(Task directions): Given the entries below, would you transcribe exactly the lines starting at the one with "er Noida for Home and Office Needs" and ending at the one with "burning anywhere in the United States.", both kept, pictures omitted, nothing extra?

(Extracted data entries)
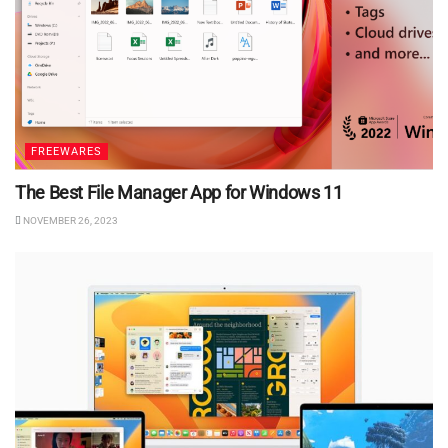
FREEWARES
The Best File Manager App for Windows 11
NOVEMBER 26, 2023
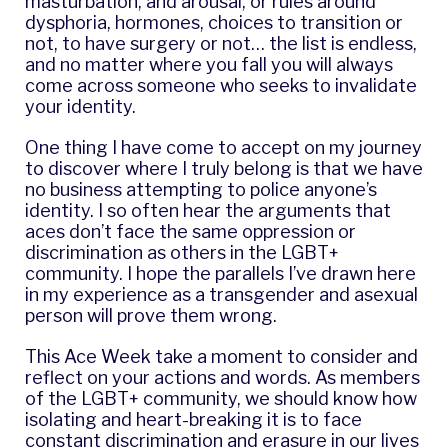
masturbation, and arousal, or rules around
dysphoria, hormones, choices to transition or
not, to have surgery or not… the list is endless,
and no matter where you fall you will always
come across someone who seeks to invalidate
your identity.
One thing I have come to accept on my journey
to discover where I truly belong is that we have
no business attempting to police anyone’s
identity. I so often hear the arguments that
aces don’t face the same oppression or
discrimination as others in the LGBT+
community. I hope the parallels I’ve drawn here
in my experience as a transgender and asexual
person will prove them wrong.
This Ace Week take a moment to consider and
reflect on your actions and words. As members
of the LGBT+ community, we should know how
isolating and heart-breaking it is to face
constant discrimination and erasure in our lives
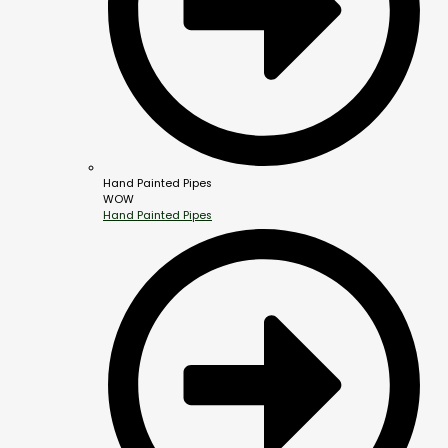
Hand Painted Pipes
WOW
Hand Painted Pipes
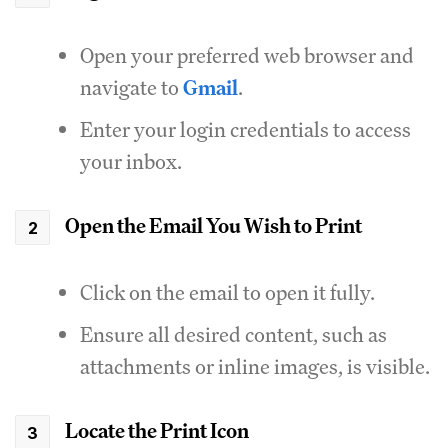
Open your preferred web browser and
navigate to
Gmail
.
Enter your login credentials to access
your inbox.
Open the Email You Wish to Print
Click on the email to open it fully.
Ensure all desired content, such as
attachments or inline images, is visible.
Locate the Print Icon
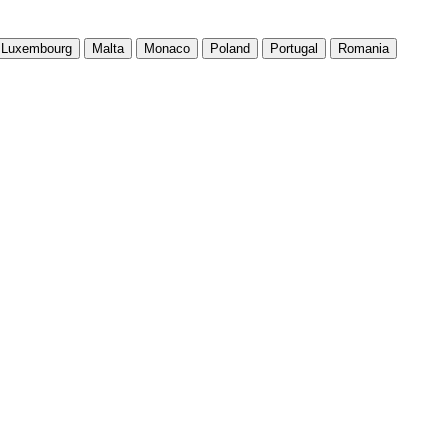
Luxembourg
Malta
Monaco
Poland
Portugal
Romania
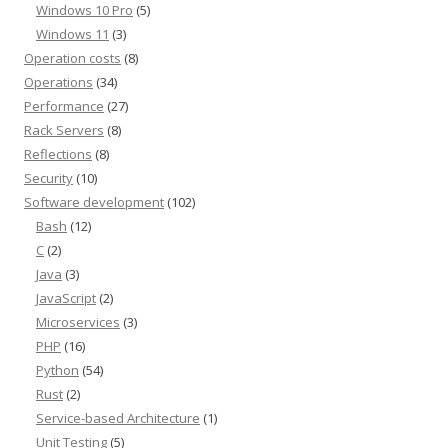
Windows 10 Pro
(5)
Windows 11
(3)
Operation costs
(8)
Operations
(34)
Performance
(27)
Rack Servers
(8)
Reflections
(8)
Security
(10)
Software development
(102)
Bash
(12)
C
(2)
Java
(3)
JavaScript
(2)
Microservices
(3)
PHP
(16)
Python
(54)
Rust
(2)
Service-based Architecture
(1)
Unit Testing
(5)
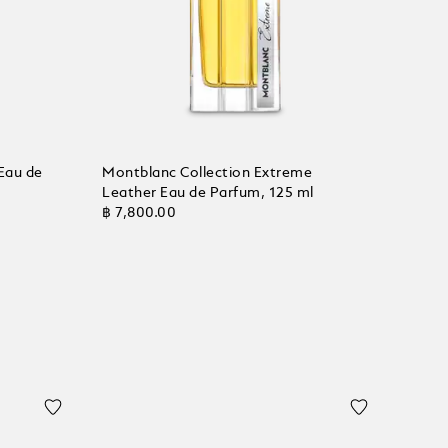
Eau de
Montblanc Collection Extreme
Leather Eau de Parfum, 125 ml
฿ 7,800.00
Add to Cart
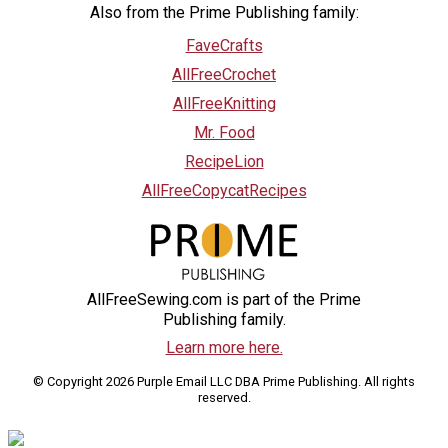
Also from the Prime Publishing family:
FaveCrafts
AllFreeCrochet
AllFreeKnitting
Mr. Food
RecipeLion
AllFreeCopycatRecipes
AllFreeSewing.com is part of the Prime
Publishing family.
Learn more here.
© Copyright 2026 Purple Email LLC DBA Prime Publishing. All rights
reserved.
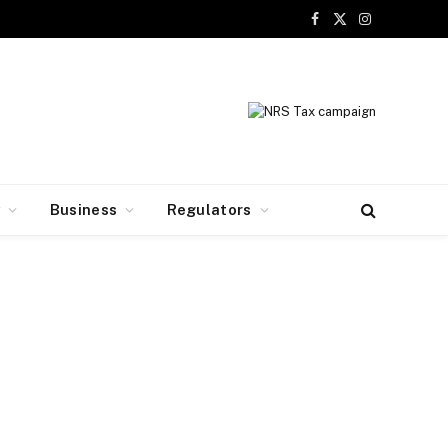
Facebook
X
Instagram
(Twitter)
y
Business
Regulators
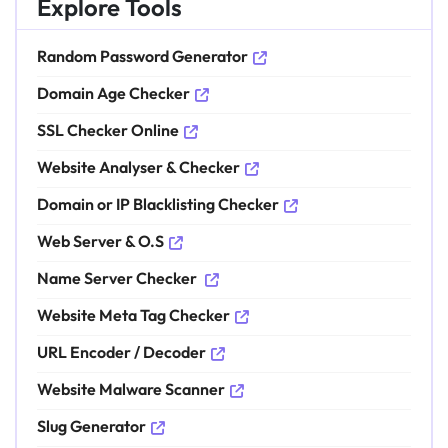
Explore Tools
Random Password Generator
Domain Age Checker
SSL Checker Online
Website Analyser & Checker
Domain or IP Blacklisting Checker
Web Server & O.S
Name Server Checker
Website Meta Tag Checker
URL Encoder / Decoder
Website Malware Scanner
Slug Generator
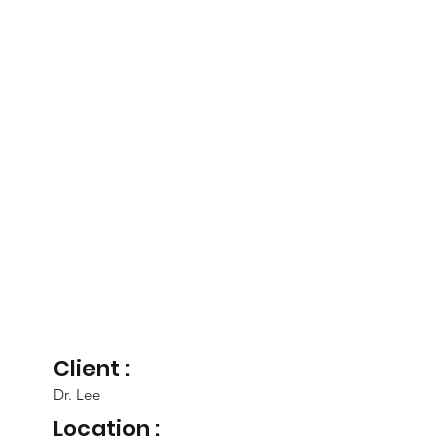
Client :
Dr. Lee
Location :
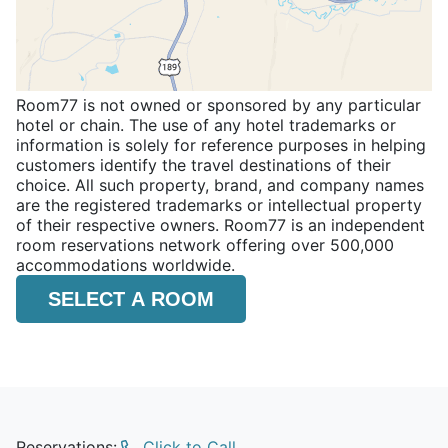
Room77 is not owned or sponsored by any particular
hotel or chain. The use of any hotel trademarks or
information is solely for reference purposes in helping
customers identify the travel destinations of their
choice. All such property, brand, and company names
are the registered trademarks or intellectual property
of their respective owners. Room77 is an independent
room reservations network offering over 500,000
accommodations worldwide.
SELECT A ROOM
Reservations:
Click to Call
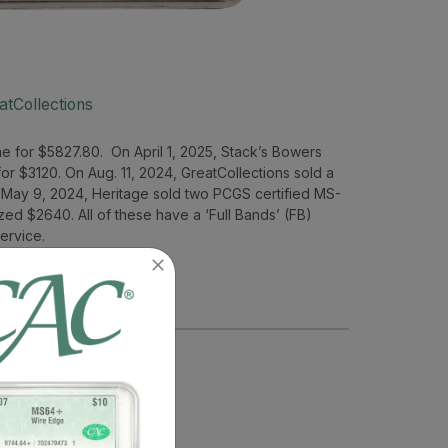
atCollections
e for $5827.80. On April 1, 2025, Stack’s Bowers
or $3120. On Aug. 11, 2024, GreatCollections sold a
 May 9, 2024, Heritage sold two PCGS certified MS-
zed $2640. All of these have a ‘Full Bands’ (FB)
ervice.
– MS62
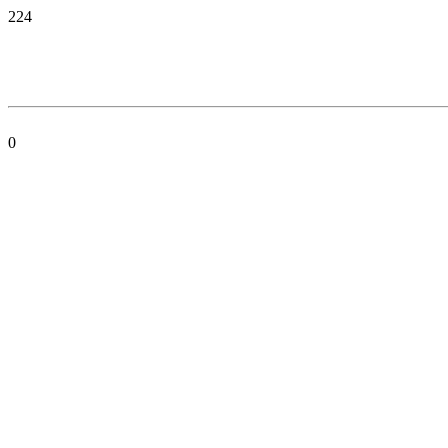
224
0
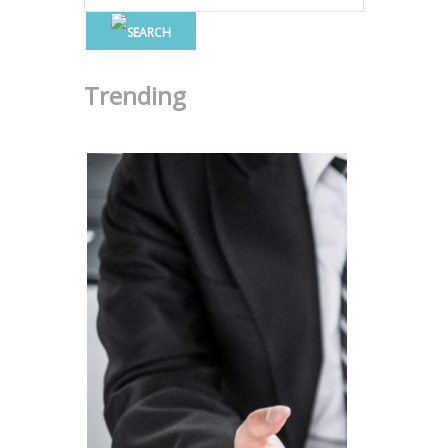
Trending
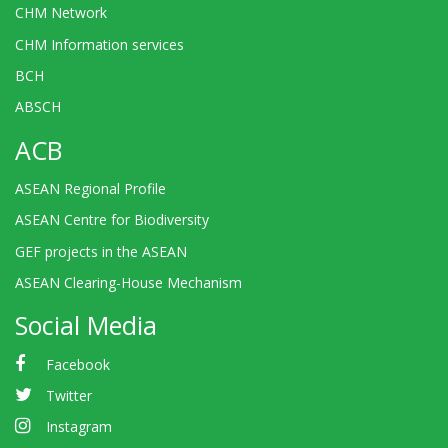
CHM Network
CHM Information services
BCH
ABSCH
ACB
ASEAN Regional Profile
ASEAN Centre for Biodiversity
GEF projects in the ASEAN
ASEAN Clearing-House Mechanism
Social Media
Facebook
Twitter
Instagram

* * *

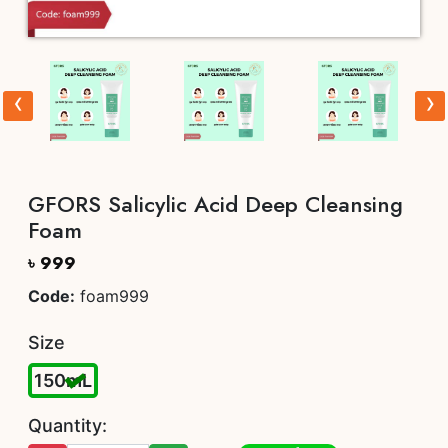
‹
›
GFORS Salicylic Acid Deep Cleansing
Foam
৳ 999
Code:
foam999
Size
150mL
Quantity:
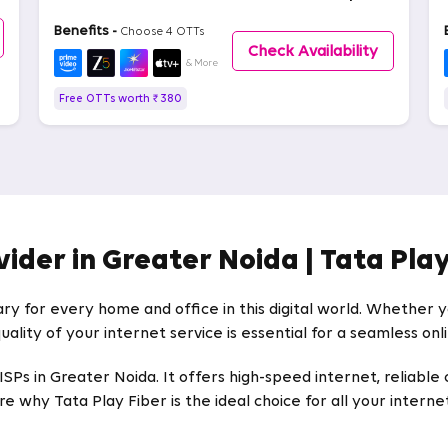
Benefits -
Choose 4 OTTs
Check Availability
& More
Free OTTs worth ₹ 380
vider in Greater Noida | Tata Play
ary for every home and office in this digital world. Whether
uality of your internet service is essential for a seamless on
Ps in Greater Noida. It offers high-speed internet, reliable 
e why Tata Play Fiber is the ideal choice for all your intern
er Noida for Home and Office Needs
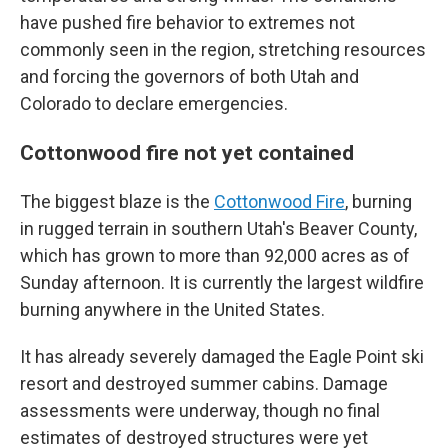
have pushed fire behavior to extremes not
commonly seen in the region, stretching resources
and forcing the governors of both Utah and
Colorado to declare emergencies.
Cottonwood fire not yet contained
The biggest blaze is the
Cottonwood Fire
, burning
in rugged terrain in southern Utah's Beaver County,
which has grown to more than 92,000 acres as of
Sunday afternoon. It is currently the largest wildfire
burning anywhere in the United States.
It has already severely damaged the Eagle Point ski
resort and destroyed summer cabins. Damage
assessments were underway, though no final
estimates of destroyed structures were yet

...

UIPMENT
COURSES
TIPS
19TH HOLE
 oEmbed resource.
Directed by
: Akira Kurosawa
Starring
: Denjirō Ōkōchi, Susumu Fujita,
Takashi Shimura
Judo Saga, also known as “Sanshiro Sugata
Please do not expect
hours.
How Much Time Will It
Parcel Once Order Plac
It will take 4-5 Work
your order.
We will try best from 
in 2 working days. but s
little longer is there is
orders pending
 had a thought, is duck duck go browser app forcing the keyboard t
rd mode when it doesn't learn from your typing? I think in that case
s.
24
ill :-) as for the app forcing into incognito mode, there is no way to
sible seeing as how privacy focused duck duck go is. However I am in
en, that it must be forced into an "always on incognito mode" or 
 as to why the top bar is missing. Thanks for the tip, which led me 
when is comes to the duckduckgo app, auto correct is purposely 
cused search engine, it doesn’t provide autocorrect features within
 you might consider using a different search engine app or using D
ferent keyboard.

(Reply):
er Noida for Home and Office Needs
have pushed fire behavior to extremes not
commonly seen in the region, stretching resources
and forcing the governors of both Utah and
Colorado to declare emergencies.
Cottonwood fire not yet contained
The biggest blaze is the
Cottonwood Fire
, burning
in rugged terrain in southern Utah's Beaver County,
which has grown to more than 92,000 acres as of
Sunday afternoon. It is currently the largest wildfire
burning anywhere in the United States.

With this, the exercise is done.